Nous dirons donc Rencontres...
A paraître dans le Basilic (bulletin de l’association des amis de l’Amourier" du mois de décembre 2008.
A propos de trois tirages de tête parus aux éditions de l’Amourier
Il en est qui aiment les livres qui ont vécu : éditions anciennes, ouvrages fatigués, maculés, papier marqué par les lectures, annotés, vieillis... L’impression, peut-être, d’un partage par delà le temps.
Ceux-là savent aussi que tout livre, si neuf soit-il, avant même d’être ouvert, a déjà vécu : il savent y reconnaître les vies croisées, les rencontres qui l’ont permis. Celles de l’auteur, dans ses lectures, avec les autres, le monde, la langue... Celles de l’auteur et de l’éditeur ; de l’éditeur, maître d’oeuvre, et de l’imprimeur, et l’ensemble des métiers qui font connaître le livre.

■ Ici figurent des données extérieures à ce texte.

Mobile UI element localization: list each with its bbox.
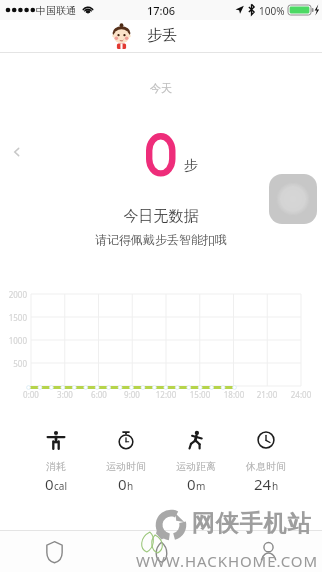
staticText: 9:00 bbox=[118, 389, 146, 400]
button[interactable]: Device bbox=[269, 174, 317, 224]
staticText: cal bbox=[54, 479, 67, 493]
button[interactable]: Profile bbox=[215, 531, 322, 572]
staticText: h bbox=[272, 479, 279, 493]
staticText: 0 bbox=[118, 474, 127, 494]
staticText: 网侠手机站 bbox=[191, 509, 311, 538]
staticText: 今天 bbox=[0, 81, 322, 95]
staticText: 18:00 bbox=[220, 389, 248, 400]
staticText: 请记得佩戴步丢智能扣哦 bbox=[0, 232, 322, 247]
staticText: 步丢 bbox=[147, 26, 177, 45]
button[interactable]: 运动距离 bbox=[161, 431, 231, 494]
button[interactable]: 运动时间 bbox=[91, 431, 161, 494]
staticText: WWW.HACKHOME.COM bbox=[136, 551, 319, 571]
staticText: 运动距离 bbox=[176, 460, 216, 473]
staticText: 24 bbox=[254, 474, 272, 494]
staticText: 1000 bbox=[1, 335, 27, 346]
staticText: 运动时间 bbox=[106, 460, 146, 473]
staticText: 步 bbox=[184, 157, 198, 175]
staticText: 15:00 bbox=[186, 389, 214, 400]
staticText: 21:00 bbox=[253, 389, 281, 400]
staticText: 6:00 bbox=[85, 389, 113, 400]
staticText: 休息时间 bbox=[246, 460, 286, 473]
staticText: 1500 bbox=[1, 312, 27, 323]
staticText: h bbox=[127, 479, 134, 493]
staticText: 2000 bbox=[1, 289, 27, 300]
button[interactable]: Previous day bbox=[10, 145, 24, 159]
button[interactable]: 消耗 bbox=[21, 431, 91, 494]
staticText: 3:00 bbox=[51, 389, 79, 400]
staticText: 500 bbox=[1, 358, 27, 369]
staticText: m bbox=[196, 479, 206, 493]
staticText: 中国联通 bbox=[36, 4, 76, 17]
staticText: 100% bbox=[259, 4, 285, 18]
staticText: 0 bbox=[187, 474, 196, 494]
staticText: 17:06 bbox=[0, 3, 322, 18]
staticText: 0 bbox=[45, 474, 54, 494]
button[interactable]: Steps bbox=[108, 531, 215, 572]
staticText: 12:00 bbox=[152, 389, 180, 400]
staticText: 24:00 bbox=[287, 389, 315, 400]
staticText: 今日无数据 bbox=[0, 207, 322, 226]
button[interactable]: Protection bbox=[0, 531, 108, 572]
button[interactable]: 休息时间 bbox=[231, 431, 301, 494]
staticText: 消耗 bbox=[46, 460, 66, 473]
staticText: 0:00 bbox=[17, 389, 45, 400]
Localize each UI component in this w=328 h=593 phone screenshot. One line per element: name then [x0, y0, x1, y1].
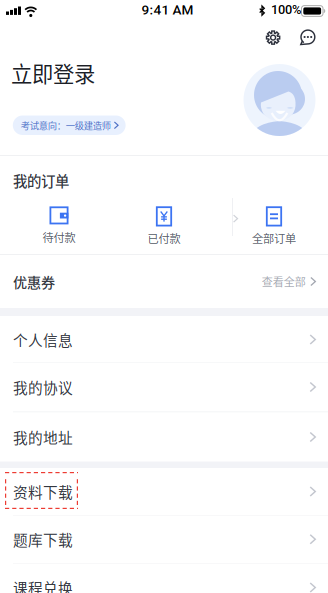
- button[interactable]: 全部订单: [240, 205, 308, 247]
- button[interactable]: 我的地址: [0, 412, 328, 462]
- button[interactable]: 我的协议: [0, 363, 328, 411]
- staticText: 资料下载: [13, 481, 73, 502]
- staticText: 我的地址: [13, 426, 73, 448]
- staticText: 个人信息: [13, 329, 73, 350]
- staticText: 考试意向：一级建造师: [21, 118, 111, 132]
- button[interactable]: 优惠券: [0, 255, 328, 308]
- button[interactable]: 题库下载: [0, 516, 328, 563]
- staticText: 我的协议: [13, 376, 73, 398]
- button[interactable]: 待付款: [29, 204, 89, 246]
- button[interactable]: Settings: [266, 30, 281, 45]
- staticText: 待付款: [42, 229, 76, 245]
- button[interactable]: 已付款: [134, 205, 194, 247]
- button[interactable]: Messages: [300, 30, 315, 45]
- button[interactable]: 考试意向：一级建造师: [13, 116, 126, 135]
- button[interactable]: 资料下载: [0, 468, 328, 515]
- staticText: 已付款: [148, 230, 180, 246]
- staticText: 课程兑换: [13, 577, 73, 593]
- staticText: 优惠券: [13, 271, 55, 292]
- staticText: 题库下载: [13, 529, 73, 550]
- button[interactable]: 个人信息: [0, 316, 328, 363]
- staticText: 立即登录: [11, 57, 95, 88]
- staticText: 我的订单: [13, 170, 69, 191]
- staticText: 全部订单: [252, 230, 296, 246]
- button[interactable]: 课程兑换: [0, 564, 328, 593]
- staticText: 查看全部: [262, 274, 306, 290]
- staticText: 100%: [271, 2, 301, 17]
- staticText: 9:41 AM: [142, 2, 194, 18]
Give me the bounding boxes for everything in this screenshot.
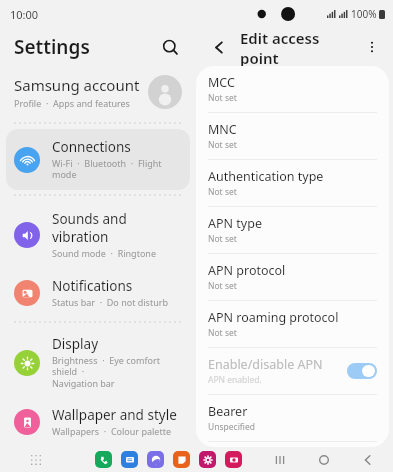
staticText: Enable/disable APN (208, 356, 323, 373)
staticText: Sounds and vibration (52, 210, 182, 246)
staticText: 100% (351, 7, 377, 21)
staticText: Themes (52, 455, 103, 463)
staticText: Authentication type (208, 168, 324, 185)
button[interactable]: Back (206, 34, 232, 60)
button[interactable]: More options (359, 34, 385, 60)
staticText: APN type (208, 215, 262, 232)
button[interactable]: Messages (121, 451, 138, 468)
button[interactable]: Back (357, 449, 379, 471)
staticText: APN roaming protocol (208, 309, 339, 326)
staticText: Not set (208, 327, 237, 339)
staticText: Settings (14, 34, 90, 60)
button[interactable]: APN roaming protocol (196, 301, 389, 347)
button[interactable]: Connections (6, 129, 190, 190)
staticText: MCC (208, 74, 235, 91)
staticText: Notifications (52, 277, 133, 295)
staticText: APN enabled. (208, 374, 262, 386)
staticText: Brightness · Eye comfort shield · Naviga… (52, 354, 182, 390)
staticText: MNC (208, 121, 237, 138)
staticText: Edit access point (240, 28, 359, 66)
button[interactable]: Enable/disable APN (196, 348, 389, 394)
staticText: Wi-Fi · Bluetooth · Flight mode (52, 157, 182, 181)
button[interactable]: Display (6, 328, 190, 397)
staticText: Not set (208, 280, 237, 292)
button[interactable]: Enable or disable APN (347, 363, 377, 379)
button[interactable]: Wallpaper and style (6, 397, 190, 446)
button[interactable]: MNC (196, 113, 389, 159)
button[interactable]: APN protocol (196, 254, 389, 300)
button[interactable]: Notifications (6, 268, 190, 317)
button[interactable]: MCC (196, 66, 389, 112)
button[interactable]: Internet (147, 451, 164, 468)
staticText: Not set (208, 139, 237, 151)
staticText: Not set (208, 186, 237, 198)
staticText: Status bar · Do not disturb (52, 296, 168, 308)
button[interactable]: Sounds and vibration (6, 201, 190, 268)
staticText: Unspecified (208, 421, 255, 433)
button[interactable]: Search (156, 33, 184, 61)
button[interactable]: Notes (173, 451, 190, 468)
button[interactable]: Authentication type (196, 160, 389, 206)
staticText: Wallpaper and style (52, 406, 177, 424)
staticText: APN protocol (208, 262, 286, 279)
button[interactable]: Bearer (196, 395, 389, 441)
staticText: Display (52, 335, 99, 353)
button[interactable]: Phone (95, 451, 112, 468)
staticText: 10:00 (10, 7, 39, 22)
staticText: Profile · Apps and features (14, 97, 130, 109)
button[interactable]: Camera (225, 451, 242, 468)
button[interactable]: Gallery (199, 451, 216, 468)
staticText: Sound mode · Ringtone (52, 247, 156, 259)
button[interactable]: Apps (26, 450, 46, 470)
button[interactable]: Samsung account (0, 66, 196, 118)
staticText: Wallpapers · Colour palette (52, 425, 171, 437)
staticText: Connections (52, 138, 131, 156)
button[interactable]: APN type (196, 207, 389, 253)
staticText: Samsung account (14, 75, 140, 95)
staticText: Not set (208, 92, 237, 104)
staticText: Not set (208, 233, 237, 245)
staticText: Bearer (208, 403, 248, 420)
button[interactable]: Home (313, 449, 335, 471)
button[interactable]: Themes (6, 446, 190, 472)
button[interactable]: Recents (269, 449, 291, 471)
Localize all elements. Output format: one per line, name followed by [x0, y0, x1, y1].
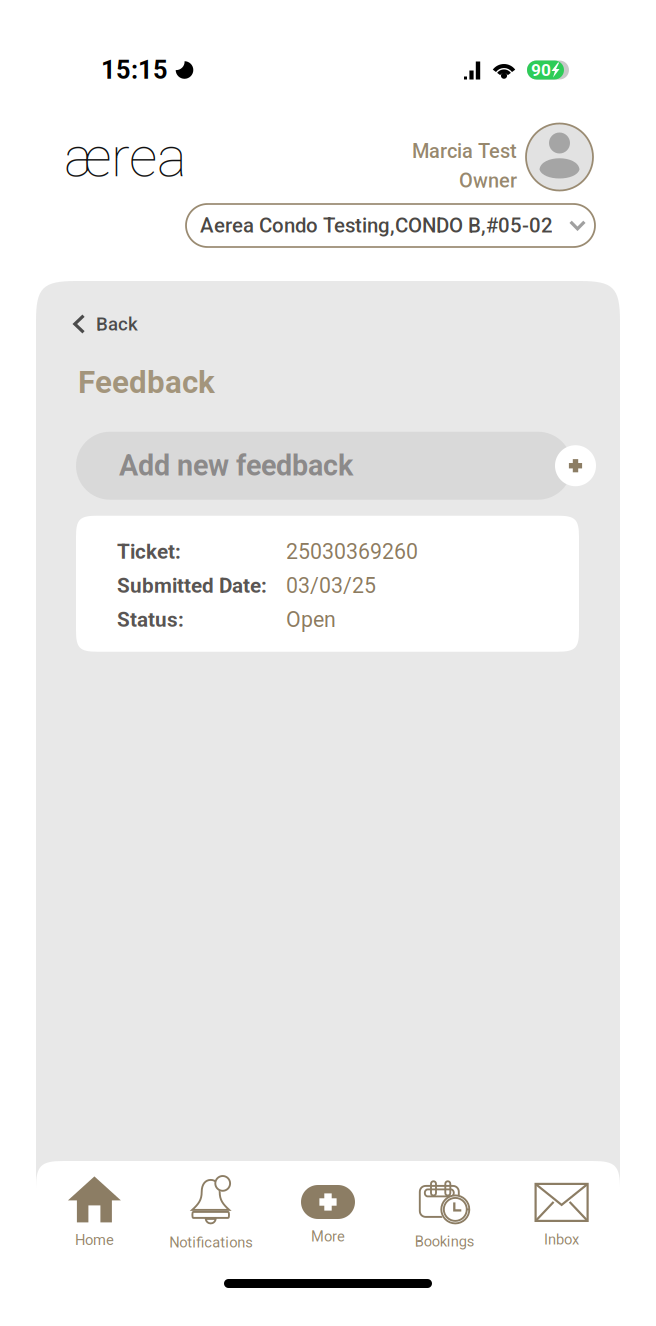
staticText: Notifications: [169, 1234, 253, 1251]
staticText: Status:: [117, 608, 184, 632]
button[interactable]: Bookings: [386, 1161, 503, 1259]
staticText: Back: [96, 313, 138, 335]
button[interactable]: Inbox: [503, 1161, 620, 1259]
staticText: Feedback: [78, 364, 215, 401]
button[interactable]: Home: [36, 1161, 153, 1259]
button[interactable]: Aerea Condo Testing,CONDO B,#05-02: [186, 204, 595, 247]
button[interactable]: More: [270, 1161, 386, 1259]
staticText: 03/03/25: [286, 573, 376, 598]
staticText: Ticket:: [117, 540, 181, 564]
button[interactable]: Add new feedback: [555, 445, 596, 486]
staticText: Inbox: [544, 1231, 579, 1248]
button[interactable]: Marcia Test: [412, 122, 593, 192]
staticText: 15:15: [101, 55, 168, 85]
button[interactable]: Notifications: [153, 1161, 270, 1259]
staticText: Submitted Date:: [117, 574, 267, 598]
staticText: Open: [286, 607, 336, 632]
staticText: 25030369260: [286, 539, 418, 564]
staticText: Aerea Condo Testing,CONDO B,#05-02: [200, 214, 553, 237]
staticText: Bookings: [415, 1233, 475, 1250]
staticText: Marcia Test: [412, 140, 517, 163]
button[interactable]: Back: [36, 281, 620, 343]
staticText: Add new feedback: [119, 449, 353, 482]
staticText: ærea: [64, 124, 187, 190]
staticText: More: [311, 1228, 345, 1245]
button[interactable]: Add new feedback: [76, 432, 572, 500]
staticText: Home: [75, 1231, 114, 1249]
staticText: Owner: [459, 169, 517, 192]
staticText: 90: [531, 60, 551, 80]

Tout livre est un concentré de vies.
Ceux-là aiment que l’on apporte à la réalisation d’un livre un soin particulier ; si la richesse d’un papier ou la qualité d’une reliure augmentent leur satisfaction, ils aiment aussi les matières pauvres, les papiers d’emballage, les bois de cagette, les fragments récupérés, pour peu qu’ils y reconnaissent la marque d’une présence au monde, d’une conscience en recherche du monde. Dans le cas des "tirages de tête", des "grands papiersr et de la bibliophilie, leur plaisir s’aiguise de l’écho millénaire que portent avec elles les relations entre le texte et la matière travaillée qui le rend visible et vibrant, vivant : papiers, formats, caractères, encre, mise en page, image(s)... ... Tirages de tête. Livres illustrés. Bibliophilie. Editions originales. Grands Papiers. Princeps. Enluminures. Manuscrits. Rencontres.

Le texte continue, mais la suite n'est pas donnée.